Work item →
Report, as a single number, how many lines of the records contain the word "Einstellungen".

[Start of section]

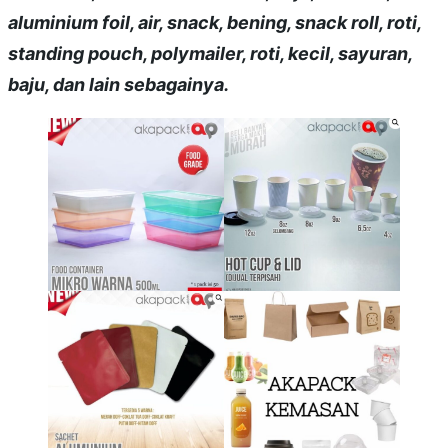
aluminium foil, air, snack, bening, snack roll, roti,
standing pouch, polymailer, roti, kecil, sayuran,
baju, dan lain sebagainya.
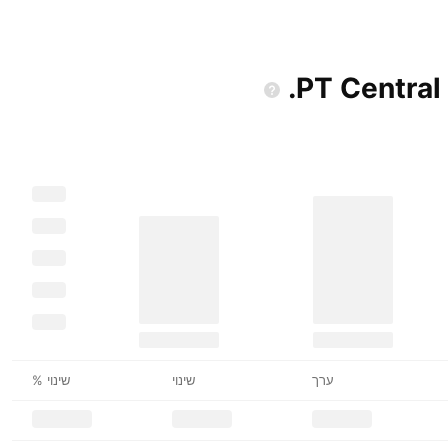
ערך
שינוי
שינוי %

[End of section]
[Start of section]

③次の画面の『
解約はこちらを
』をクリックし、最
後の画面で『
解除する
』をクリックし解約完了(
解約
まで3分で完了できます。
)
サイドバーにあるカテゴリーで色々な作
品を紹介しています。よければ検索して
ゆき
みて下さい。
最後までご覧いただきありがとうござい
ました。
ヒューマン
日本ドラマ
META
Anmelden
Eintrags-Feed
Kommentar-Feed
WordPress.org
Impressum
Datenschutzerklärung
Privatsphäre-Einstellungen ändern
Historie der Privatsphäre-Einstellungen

[End of section]

Answer to this exercise →
2